Grammer struck a careful balance on Monster: He laid it all out there lyrically, but it’s not as if Monster is uncharacteristically heavy in aesthetic. Complex feelings were filtered through rousing instrumentals, reflective ballads and rejuvenating jams alike. Across the album, Grammer takes on a spectrum of human experience — the mandolin rippling alongside him, like old wisdom surfacing to lead him to some kind of answer.
Like a good therapy session, Monster excavates life from one angle after another. Lead single “I Do” features Grammer singing alongside country music duo Maddie & Tae, in a song written about Grammer’s wife Aijia that both playfully and thoughtfully depicts how the couple navigates the ups and downs of long relationships. “I sing ‘Even when I don’t love you, I do,’” he says. “Aijia and I have a standard of love for each other that’s bigger than the moment.
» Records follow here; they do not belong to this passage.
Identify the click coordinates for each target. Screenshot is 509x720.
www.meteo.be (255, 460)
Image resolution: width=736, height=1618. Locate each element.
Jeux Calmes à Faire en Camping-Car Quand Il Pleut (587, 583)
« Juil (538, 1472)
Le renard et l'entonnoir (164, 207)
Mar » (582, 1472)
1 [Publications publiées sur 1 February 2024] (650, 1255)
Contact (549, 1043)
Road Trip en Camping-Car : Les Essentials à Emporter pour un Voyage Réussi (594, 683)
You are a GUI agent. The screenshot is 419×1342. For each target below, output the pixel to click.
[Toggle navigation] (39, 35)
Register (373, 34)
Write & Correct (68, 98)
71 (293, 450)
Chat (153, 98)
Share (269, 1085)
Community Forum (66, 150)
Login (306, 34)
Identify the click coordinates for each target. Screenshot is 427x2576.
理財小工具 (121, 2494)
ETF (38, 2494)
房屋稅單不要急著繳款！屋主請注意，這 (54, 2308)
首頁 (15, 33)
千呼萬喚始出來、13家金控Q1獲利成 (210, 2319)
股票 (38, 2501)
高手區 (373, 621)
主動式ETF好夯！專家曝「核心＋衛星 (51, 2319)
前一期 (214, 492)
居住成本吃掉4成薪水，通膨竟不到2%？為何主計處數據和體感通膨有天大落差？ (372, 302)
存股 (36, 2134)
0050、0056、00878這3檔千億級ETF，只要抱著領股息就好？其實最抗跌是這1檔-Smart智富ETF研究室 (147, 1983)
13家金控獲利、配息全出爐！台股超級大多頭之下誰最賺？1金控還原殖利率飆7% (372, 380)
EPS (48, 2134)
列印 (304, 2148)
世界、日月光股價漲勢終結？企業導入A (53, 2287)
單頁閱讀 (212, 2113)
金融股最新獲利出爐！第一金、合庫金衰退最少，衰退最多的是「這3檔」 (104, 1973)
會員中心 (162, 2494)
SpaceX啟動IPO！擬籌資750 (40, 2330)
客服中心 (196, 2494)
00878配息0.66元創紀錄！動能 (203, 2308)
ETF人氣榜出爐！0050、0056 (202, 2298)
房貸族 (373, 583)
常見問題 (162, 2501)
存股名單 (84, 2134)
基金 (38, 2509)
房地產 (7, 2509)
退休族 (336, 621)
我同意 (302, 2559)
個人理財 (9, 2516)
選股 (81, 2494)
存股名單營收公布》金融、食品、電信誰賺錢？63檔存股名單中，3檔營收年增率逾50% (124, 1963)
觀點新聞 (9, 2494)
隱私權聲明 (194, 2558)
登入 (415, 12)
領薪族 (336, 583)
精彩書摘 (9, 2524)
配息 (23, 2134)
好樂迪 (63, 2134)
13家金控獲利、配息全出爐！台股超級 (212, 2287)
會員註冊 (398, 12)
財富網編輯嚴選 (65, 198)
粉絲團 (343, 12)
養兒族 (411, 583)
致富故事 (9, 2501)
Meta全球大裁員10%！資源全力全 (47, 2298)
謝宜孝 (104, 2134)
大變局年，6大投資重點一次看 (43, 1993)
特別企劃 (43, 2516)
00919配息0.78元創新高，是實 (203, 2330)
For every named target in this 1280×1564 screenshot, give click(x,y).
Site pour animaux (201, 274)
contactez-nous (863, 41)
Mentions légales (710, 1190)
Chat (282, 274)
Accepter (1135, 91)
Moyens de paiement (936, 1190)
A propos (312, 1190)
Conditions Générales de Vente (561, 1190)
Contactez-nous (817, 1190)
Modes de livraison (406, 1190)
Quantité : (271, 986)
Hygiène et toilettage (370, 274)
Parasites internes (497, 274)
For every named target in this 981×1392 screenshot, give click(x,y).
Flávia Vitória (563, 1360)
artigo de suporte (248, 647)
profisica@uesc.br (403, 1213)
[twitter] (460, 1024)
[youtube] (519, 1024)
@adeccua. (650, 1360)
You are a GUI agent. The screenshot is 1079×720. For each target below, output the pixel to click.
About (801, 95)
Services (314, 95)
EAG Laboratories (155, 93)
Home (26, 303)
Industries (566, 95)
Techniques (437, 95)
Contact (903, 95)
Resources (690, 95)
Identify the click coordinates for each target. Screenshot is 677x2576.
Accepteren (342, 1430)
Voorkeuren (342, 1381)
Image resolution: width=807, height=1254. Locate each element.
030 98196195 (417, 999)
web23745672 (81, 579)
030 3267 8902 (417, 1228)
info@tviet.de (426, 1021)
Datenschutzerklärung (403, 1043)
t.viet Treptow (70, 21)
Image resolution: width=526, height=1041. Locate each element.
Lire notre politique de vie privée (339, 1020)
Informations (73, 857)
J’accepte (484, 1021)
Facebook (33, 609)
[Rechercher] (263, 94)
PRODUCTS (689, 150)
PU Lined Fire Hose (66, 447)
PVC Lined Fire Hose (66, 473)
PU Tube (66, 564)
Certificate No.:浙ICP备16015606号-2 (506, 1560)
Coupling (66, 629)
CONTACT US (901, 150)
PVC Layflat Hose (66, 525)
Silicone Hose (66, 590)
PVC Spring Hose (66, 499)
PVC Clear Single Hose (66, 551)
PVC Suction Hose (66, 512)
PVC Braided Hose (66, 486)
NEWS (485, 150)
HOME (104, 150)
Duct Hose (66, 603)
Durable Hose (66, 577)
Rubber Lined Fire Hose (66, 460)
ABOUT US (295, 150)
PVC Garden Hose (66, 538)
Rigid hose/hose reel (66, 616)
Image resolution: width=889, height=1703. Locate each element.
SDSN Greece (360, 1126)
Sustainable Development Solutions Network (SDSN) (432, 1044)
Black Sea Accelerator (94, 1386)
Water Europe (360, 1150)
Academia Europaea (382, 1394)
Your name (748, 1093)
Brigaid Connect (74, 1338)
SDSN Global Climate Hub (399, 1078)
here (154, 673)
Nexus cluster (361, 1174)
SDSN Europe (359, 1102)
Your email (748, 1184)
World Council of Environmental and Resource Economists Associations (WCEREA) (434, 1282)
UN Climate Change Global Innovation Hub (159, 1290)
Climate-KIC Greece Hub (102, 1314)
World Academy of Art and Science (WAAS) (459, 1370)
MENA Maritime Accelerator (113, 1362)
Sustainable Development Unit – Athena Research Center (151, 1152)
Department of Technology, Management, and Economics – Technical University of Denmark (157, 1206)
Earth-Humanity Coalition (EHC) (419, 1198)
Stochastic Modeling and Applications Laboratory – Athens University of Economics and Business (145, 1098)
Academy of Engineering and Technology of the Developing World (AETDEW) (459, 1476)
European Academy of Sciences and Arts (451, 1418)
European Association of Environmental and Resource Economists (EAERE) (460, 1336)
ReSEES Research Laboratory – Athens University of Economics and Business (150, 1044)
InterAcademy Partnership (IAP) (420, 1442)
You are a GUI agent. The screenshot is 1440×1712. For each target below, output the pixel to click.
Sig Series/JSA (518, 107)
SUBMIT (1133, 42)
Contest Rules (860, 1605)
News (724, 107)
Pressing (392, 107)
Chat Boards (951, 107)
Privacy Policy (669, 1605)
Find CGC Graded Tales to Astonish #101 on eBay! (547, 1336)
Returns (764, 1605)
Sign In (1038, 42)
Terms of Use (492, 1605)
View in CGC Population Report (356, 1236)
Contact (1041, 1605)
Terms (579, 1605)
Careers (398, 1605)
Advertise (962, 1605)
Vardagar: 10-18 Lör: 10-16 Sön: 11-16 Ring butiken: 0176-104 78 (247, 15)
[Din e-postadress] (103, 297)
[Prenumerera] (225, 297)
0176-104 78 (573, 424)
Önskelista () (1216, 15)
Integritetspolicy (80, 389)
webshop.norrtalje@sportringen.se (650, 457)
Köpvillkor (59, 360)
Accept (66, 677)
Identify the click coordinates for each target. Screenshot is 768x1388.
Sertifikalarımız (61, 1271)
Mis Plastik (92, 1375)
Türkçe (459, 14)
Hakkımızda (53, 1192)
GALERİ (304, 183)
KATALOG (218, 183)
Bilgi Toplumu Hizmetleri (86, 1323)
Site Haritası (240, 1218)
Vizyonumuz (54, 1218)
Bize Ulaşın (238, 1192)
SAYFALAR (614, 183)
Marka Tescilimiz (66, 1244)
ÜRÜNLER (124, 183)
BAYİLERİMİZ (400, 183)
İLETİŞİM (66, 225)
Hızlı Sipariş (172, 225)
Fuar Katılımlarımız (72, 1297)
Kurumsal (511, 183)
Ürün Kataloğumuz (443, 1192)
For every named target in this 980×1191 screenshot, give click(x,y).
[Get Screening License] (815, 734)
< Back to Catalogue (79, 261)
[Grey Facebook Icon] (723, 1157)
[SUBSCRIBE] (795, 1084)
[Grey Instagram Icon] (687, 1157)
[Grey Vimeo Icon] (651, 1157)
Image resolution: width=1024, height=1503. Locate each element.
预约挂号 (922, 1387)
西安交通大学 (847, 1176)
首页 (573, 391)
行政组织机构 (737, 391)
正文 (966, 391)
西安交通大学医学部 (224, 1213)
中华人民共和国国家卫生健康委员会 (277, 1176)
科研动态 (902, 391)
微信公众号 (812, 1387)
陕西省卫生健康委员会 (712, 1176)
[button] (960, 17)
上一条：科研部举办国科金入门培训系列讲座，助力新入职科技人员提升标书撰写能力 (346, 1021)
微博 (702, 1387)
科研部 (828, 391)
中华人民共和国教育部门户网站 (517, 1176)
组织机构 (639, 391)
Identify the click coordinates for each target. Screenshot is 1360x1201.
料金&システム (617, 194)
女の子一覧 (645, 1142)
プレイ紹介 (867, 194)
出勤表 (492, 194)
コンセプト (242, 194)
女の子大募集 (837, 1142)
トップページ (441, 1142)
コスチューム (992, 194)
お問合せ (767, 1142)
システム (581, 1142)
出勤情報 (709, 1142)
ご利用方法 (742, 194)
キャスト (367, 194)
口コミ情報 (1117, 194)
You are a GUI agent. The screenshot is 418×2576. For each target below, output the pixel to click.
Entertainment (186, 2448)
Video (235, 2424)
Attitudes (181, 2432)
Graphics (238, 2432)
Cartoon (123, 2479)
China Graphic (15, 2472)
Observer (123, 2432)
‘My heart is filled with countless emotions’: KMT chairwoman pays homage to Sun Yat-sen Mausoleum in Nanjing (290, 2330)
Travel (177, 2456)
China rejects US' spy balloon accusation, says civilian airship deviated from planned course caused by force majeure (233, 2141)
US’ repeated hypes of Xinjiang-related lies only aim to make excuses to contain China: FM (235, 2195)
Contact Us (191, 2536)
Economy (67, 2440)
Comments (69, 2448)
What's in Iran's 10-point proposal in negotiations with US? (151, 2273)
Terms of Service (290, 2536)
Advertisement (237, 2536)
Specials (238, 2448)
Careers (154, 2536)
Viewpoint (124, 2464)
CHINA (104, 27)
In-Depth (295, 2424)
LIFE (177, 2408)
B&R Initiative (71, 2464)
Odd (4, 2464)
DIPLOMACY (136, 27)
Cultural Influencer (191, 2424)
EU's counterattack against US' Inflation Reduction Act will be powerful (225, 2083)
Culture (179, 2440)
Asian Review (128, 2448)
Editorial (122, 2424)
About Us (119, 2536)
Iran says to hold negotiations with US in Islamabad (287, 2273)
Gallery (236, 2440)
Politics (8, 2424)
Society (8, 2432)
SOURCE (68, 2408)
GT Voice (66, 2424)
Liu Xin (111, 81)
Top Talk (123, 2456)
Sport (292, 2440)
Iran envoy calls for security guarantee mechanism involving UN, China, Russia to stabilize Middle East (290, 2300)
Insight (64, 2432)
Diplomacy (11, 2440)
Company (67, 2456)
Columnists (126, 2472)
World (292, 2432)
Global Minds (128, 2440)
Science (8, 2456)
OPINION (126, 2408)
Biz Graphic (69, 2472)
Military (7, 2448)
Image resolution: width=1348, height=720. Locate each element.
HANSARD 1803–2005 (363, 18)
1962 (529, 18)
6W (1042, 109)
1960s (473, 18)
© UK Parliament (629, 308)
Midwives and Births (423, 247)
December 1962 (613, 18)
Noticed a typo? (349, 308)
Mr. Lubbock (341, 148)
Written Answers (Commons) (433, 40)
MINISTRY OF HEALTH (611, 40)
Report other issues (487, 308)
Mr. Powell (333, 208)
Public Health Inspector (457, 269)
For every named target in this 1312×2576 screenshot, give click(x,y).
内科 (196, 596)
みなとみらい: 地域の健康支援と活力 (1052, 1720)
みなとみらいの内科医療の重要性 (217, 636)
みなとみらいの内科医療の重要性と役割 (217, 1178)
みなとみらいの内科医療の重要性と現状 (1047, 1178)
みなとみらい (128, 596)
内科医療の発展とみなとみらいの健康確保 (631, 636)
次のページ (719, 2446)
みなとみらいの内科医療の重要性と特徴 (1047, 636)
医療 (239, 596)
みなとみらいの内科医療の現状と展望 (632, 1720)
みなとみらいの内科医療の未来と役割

We’re both committed to something larger.” The couple wrote and recorded other material for the record, including “Grey,” a song that mulls over whether love will survive as we age, and “Unforgivable,” an unflinching track influenced by a friend’s divorce. Pain and euphoria mingle freely. Grammer reclaims his “nice guy” reputation after getting stung in “Save A Spot In The Back”; playing on “nice guys finish last,” he proclaims “Save a spot in the back for me.” “Magic” surges forward like a classic indie-pop banger while reminiscing on loss and the unexplainable in life that, nevertheless, give it all its vibrancy. The song has an extra layer of poignance as the last composition Grammer wrote with his longtime collaborator Bram Inscore prior to Inscore’s tragic death.
Now 40, Grammer’s seen his fair share of real shit, and the songs on Monster capture it all — the ugly and the beautiful sitting alongside one another, each making no sense without its counterpart. From the hurt and confusion of the album’s opening, these songs trace Grammer’s process of re-centering himself with what really matters in life before concluding with “Friends And Family.” Grammer sings of all the wild turns his life has taken, but decides “It all means nothing without friends and family.” It’s a portrait of a man who has wrestled with parts of himself, and found what’s really important.
“I think people will understand the journey — from acknowledging the anger, leaving and experiencing things, and then coming home to realize you’re not able to be your full self without these things,” Grammer concludes. “And when we all end up singing it together at the top of our lungs — that’s what makes life explosive.”